Toujours selon ce spécialiste la part des voyageurs touchés par la honte du voyage en avion est faible:
« D’un côté, on a les gens qui ne veulent plus prendre l’avion pour des raisons écologiques – la fameuse honte de voler – et, s’ils veulent quand même s’offrir des escapades, sont très satisfaits du retour en force des trains de nuit. Mais ils sont minoritaires et ne représentent pas plus de 10% des voyageurs. »
Les classes jeunes disent pour se dédouaner qu’elles doivent avoir le droit de découvrir le monde. Il n’y a pas que l’avion, mais celui-ci continue à représenter une valeur forte dans la mobilité. Et puis les personnels politiques, les acteurs Hollywoodiens et les vedettes en tous genre (en gros ceux qui imposent un agenda moral au monde) continuent à donner l’exemple du voyage en avion. Pourquoi devrions-nous nous limiter davantage qu’eux?l
De plus renoncer à l’avion compliquerait considérablement la mobilité mondiale.
Dans La Tribune d’Occitanie un article relate comment le Flygskam a pris de l’essor. Il résume l’étude de la Chaire Pégase sur l’impact du traffic aérien.
La pollution par les avions a pourtant moins augmenté que dans d’autres secteurs et reste en-dessous d’autres activités ou productions:
« … en dépit de la forte augmentation du nombre de passagers aériens transportés au cours des 20 dernières années, les émissions de CO2 du transport aérien ont certes augmenté mais dans une moindre mesure. [...] Ainsi, pour la France, les émissions par passager transporté ont baissé de 28 % entre 2000 et 2018. Si la majorité des compagnies aériennes ont réalisé une forte baisse des émissions de CO2 par passager transporté, certaines ont même réussi à réduire leurs émissions en valeur absolue ». Des résultats obtenus par la mise en œuvre de plusieurs mesures pour accélérer leur transition environnementale.
L’étude pointe ainsi que si l’impact environnemental du transport aérien est de l’ordre de 2 à 3 % des émissions globales de CO2, « les activités liées à internet sont de l’ordre de 4 % et celles liées au textile et à l’habillement sont comprises entre 8 et 10 %. »

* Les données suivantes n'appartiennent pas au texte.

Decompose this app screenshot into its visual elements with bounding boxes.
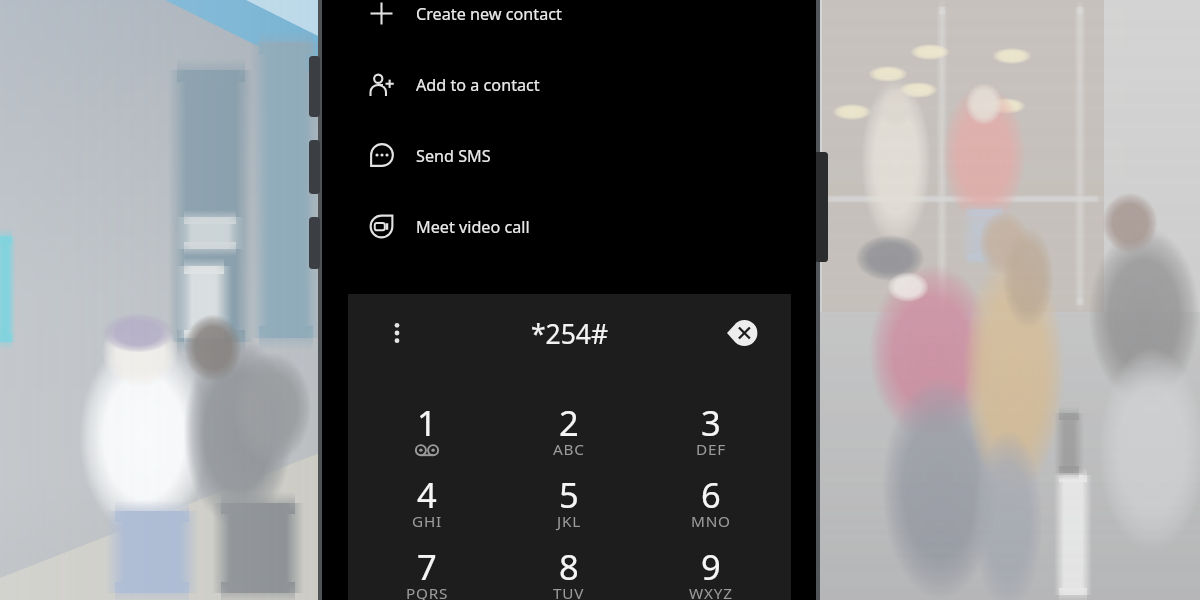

En France 12 % de la population est atteinte par la honte de prendre l’avion. Quel pourcentage fait du shopping de textiles régulièrement, bien plus problématique? L’initiateur du mouvement en Suède affirme avoir parcouru la planète sans jamais prendre d’avion. Il reconnaît des déplacements en cargo. Super-polluant, ça, un cargo...
Commentaires
Bonjour,
Ci-joint un lien qui permettra peut-être de complexifier un peu les enjeux, très clivants je vous l'accorde !
https://bonpote.com/pourquoi-arreter-lavion-ne-devrait-plus-etre-un-debat/
Bonne lecture, et merci de nous faire partager vos points de vue (et d'accepter les commentaires qui ne vont pas toujours dans votre sens, c'est suffisamment rare pour être souligné !)
Des quotas pour le tourisme aérien, oui, pourquoi pas. Comme le dit votre lien, la France mérite d'être visitée de fond en comble et l'on peut aussi voyager par l'esprit (carte postale, vidéo, documentaire, livre, etc). Mais H.L. montre que l'avion n'est pas la seule source d'émissions polluantes. Sommes-nous prêts à limiter internet, la mondialisation de la production, la voiture, le chauffage, etc ? Serons-nous capables de contraindre les pays en développement à faire marche arrière avant d'atteindre notre niveau de vie ? Comment allons-nous faire pour diminuer drastiquement le nombre d'enfants par femme dans les pays qui font progresser la population mondiale ? C'est un défi qui n'est pas simple à résoudre. Faisons quand même confiance à la raison.
Bonjour Henri, parfaitement d'accord avec vous, il ne faut pas réfléchir en silos, chaque secteur devra prendre sa part,
rationnellement et le plus équitablement possible.
Bonjour Laurent,
Je vous remercie pour vos interventions que j'apprécie aussi, y compris pour la contradiction qu'elle apportent, justement.
L’article du bon pote est l’exemple de ce qui nous attend de pire: des scientifiques prêts à condamner la liberté, sans débat avec les intéressés (qu’il faudrait seulement éduquer, comme les rouges éduquaient les masses…) – d’ailleurs l’article regrette qu’il puisse encore y avoir débat, cela en dit long sur l’état d’esprit.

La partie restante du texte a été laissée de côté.